The Houston area also added 11,200 construction jobs, a 4% gain, between February 2025 and February 2026, the most of any metro area in the US for that period, according to Bureau of Labor Statistics data.

Big tech is adding significant project volume. The Greater Houston Partnership reported in late 2025 that Apple is building a 250,000-sq-ft advanced manufacturing facility in the region, while Foxconn is investing $450 million in an AI server production facility and Inventec is committing $250 million to a manufacturing plant. Healthcare and data centers are drawing the most construction workers, according to Tamara Hancock, executive director of the American Subcontractors Association Houston Chapter, with K-12 and higher education projects close behind.

On the infrastructure side, the Texas Transportation Commission awarded Ferrovial a $1.47-billion contract on April 30 to construct one of the final sections of Grand Parkway/SH 99, Houston’s third loop highway.

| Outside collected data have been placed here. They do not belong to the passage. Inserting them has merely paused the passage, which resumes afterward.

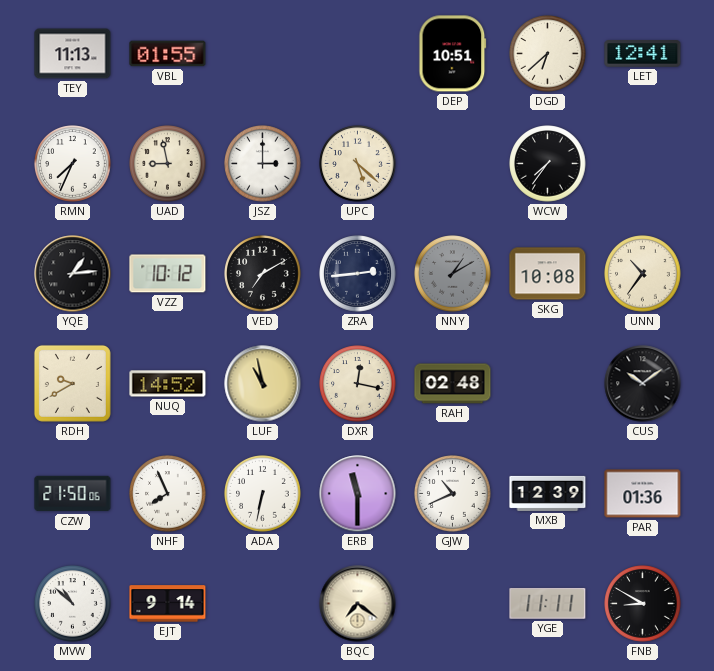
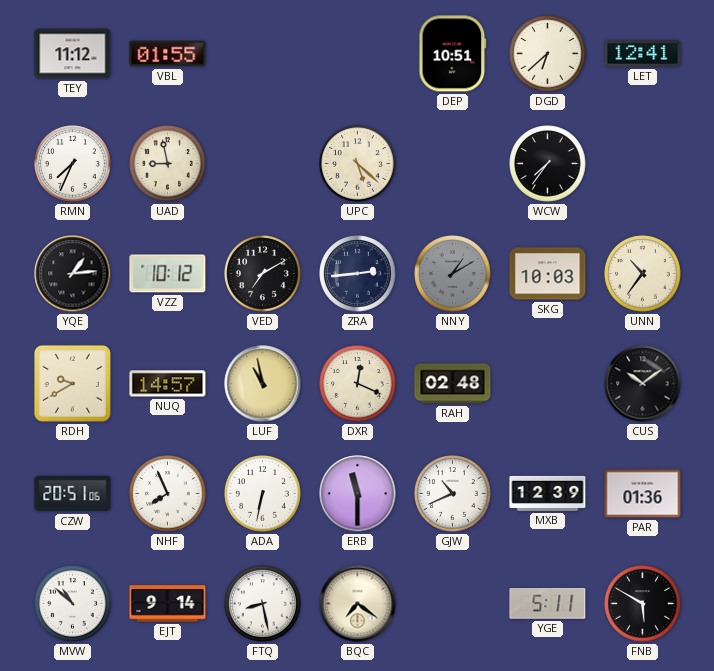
TEY: 11:13 -> 11:12
JSZ: 3:00 -> none
SKG: 10:08 -> 10:03
NUQ: 14:52 -> 14:57
DXR: 12:17 -> 12:19
CZW: 21:50 -> 20:51
FTQ: none -> 8:28
YGE: 11:11 -> 5:11
FNB: 8:50 -> 5:50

What It Means for Subcontractors

  • Bid carefully on new work. Hancock notes that most large project work is already on the books, meaning subs are being selective about taking on additional commitments. Overextending now could leave you short-staffed when those existing projects ramp up.
  • Compete for workers locally, but expect pressure. Andrew Halphen, director of preconstruction at Manhattan Construction Co., warns that megaprojects in the Texas panhandle and Louisiana are pulling large contractors and workers out of the Houston market, driving up local pay rates and per diems. Budget accordingly for labor cost escalation.
  • Protect your GC relationships. Manhattan Construction is leaning on long-standing subcontractor relationships to secure bid coverage. Halphen also notes that subs are increasingly choosing to work with contractors that are safe, reliable, and focused on mutual project success, so your reputation matters more in a tight labor market.
  • Watch material pricing. Hancock specifically flagged material price escalation as an ongoing concern, alongside the challenge of filling skilled labor positions as the workforce ages. Factor contingency buffers into bids for tech and healthcare sector projects in particular.
  • Nonbuilding infrastructure is still active. Despite a projected 3.7% dip in nonbuilding starts overall, the Ferrovial Grand Parkway highway contract signals that large civil and infrastructure scopes remain in play for qualified firms.